Omrani skates somewhat lightly over the relative independence of the English church from Rome (an advantage of being an island) and does not spend any time examining the importance of the distinctively Protestant nature of the English monarchy after the Reformation. He does highlight the fear of Catholic plots in the early modern period and Guy Fawkes Day as an important addition to the calendar, along with sporadic anti-Catholic violence. Perhaps oddly, he fails to mention John Foxe’s Acts and Monuments, popularly known as Foxe’s Book of Martyrs. This volume did more than any other to shape the anti-Catholic nature of England’s church life and Christian imagination. Indeed, at one time it was a legal requirement that a copy be held by all cathedral chapter clergy. That granted it a status shared only by the Book of Common Prayer and the Bible itself. It helped to define English Christianity as particularly anti-Catholic.

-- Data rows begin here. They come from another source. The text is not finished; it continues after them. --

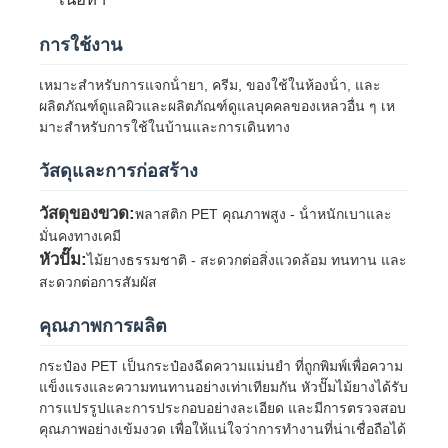
การใช้งาน
ทัวร์โรงงาน
เหมาะสําหรับการแจกน้ํายา, ครีม, ของใช้ในห้องน้ํา, และ
ผลิตภัณฑ์ดูแลผิวและผลิตภัณฑ์ดูแลบุคคลของเหลวอื่น ๆ เห
ควบคุมคุณภาพ
มาะสําหรับการใช้ในบ้านและการเดินทาง
วัสดุและการก่อสร้าง
ติดต่อเรา
วัสดุของขวด:
พลาสติก PET คุณภาพสูง - น้ําหนักเบาและ
มั่นคงทางเคมี
ขออ้าง
หัวปั๊ม:
ไม้ยางธรรมชาติ - สะดวกต่อสิ่งแวดล้อม ทนทาน และ
สะดวกต่อการสัมผัส
ขวดสเปรย์เครื่องสำอาง
คุณภาพการผลิต
กระป๋อง PET เป็นกระป๋องฉีดความแม่นยํา ที่ถูกพิมพ์เพื่อความ
กระป๋องน้ํายาสําอาง
แข็งแรงและความทนทานอย่างเท่าเทียมกัน หัวปั๊มไม้ยางได้รับ
การแปรรูปและการประกอบอย่างละเอียด และมีการตรวจสอบ
คุณภาพอย่างเข้มงวด เพื่อให้แน่ใจว่าการทํางานที่น่าเชื่อถือได้
กระป๋องน้ําตกเครื่องสําอาง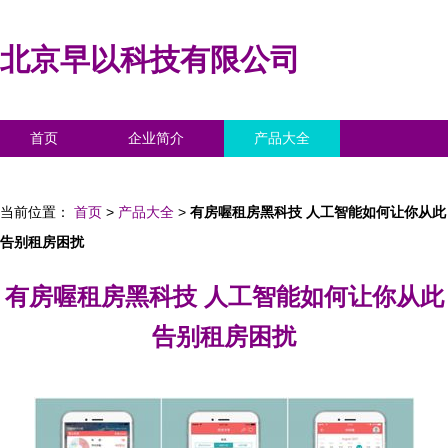
北京早以科技有限公司
首页
企业简介
产品大全
联系我们
企业信息
访客留言
当前位置：
首页
>
产品大全
>
有房喔租房黑科技 人工智能如何让你从此
告别租房困扰
有房喔租房黑科技 人工智能如何让你从此
告别租房困扰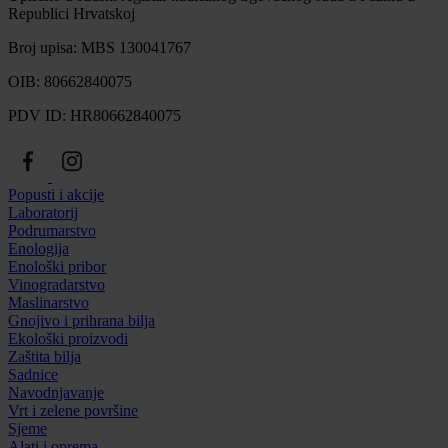
Republici Hrvatskoj
Broj upisa: MBS 130041767
OIB: 80662840075
PDV ID: HR80662840075
Popusti i akcije
Laboratorij
Podrumarstvo
Enologija
Enološki pribor
Vinogradarstvo
Maslinarstvo
Gnojivo i prihrana bilja
Ekološki proizvodi
Zaštita bilja
Sadnice
Navodnjavanje
Vrt i zelene površine
Sjeme
Alati i oprema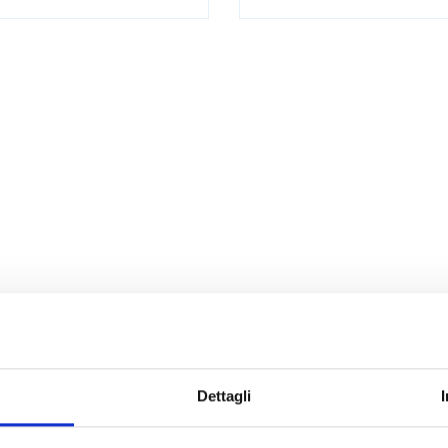
Dettagli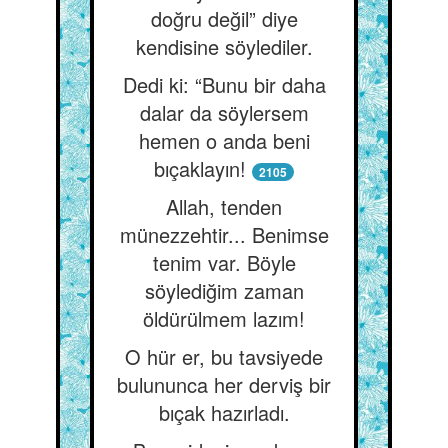
doğru değil” diye
kendisine söylediler.
Dedi ki: “Bunu bir daha
dalar da söylersem
hemen o anda beni
bıçaklayın!
2105
Allah, tenden
münezzehtir... Benimse
tenim var. Böyle
söylediğim zaman
öldürülmem lazım!
O hür er, bu tavsiyede
bulununca her derviş bir
bıçak hazırladı.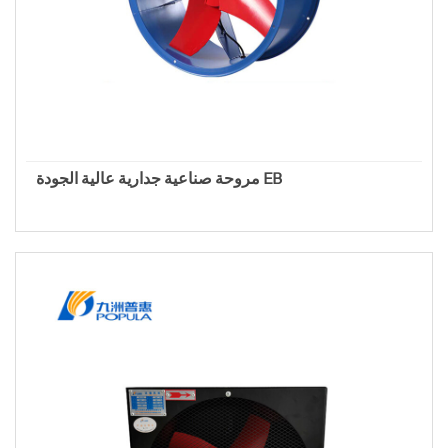
مروحة صناعية جدارية عالية الجودة EB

The King James version of the Bible and the Book of Common Prayer came to shape the modern English language.
The second dimension of Omrani’s argument is that of the salubrious influence of Christianity on English culture. For example, it was widely understood until recent times that English common law took its guiding commonsense principles from Christianity. Christianity also inspired great poetry, from Herbert and Donne to Eliot. Through the King James Version of the Bible and the Book of Common Prayer, it also came to shape the modern English language, particularly in its finest literary forms. Church music was also central to parish life and came to pervade education as well. It was not simply church services but also school assemblies that were marked by the singing of hymns, a practice that has all but vanished from the modern English experience. Omrani was at school in the ’90s, I was there in the late ’70s and ’80s, but our experiences were very similar. Corporate singing at assembly had a lasting effect. Even today, I have a lump in my throat whenever I hear “Jerusalem,” the words of which I can recall with ease—scarcely an orthodox hymn but full of deep, nostalgic resonances that provoke in me a longing for those lost halcyon days of youth.
And then there was the well-known connection between English Christianity and humane social reforms. William Wilberforce and Hannah More are well known, others less so but still very influential. Indeed, Omrani does a particularly good job of describing the life and contributions of Dr. Thomas John Barnardo, an Irish philanthropist who founded homes for impoverished children. He also includes the hapless Charles Kingsley, remembered today as the incompetent critic whom Newman demolished in his Apologia pro Vita Sua. In his own day, Kingsley played an important role in raising public awareness of the brutal phenomenon of child chimney sweeps, particularly through his novel The Water Babies. In each case, Christianity was central, not incidental, to the motives for reform. It is easy to see why: The Christian teaching that each and every human being is made in God’s image provided a framework for treating others as human beings and for doing so as one would wish to be treated. None of this is news to any who know English cultural history, but it is very useful to have it set forth in such a clear and thoughtful manner. The list of reforms wrought by Christianity is particularly impressive and should be pondered by any still intimidated by the tendentious histories underlying the claims that Christianity has only ever been harmful to humanity.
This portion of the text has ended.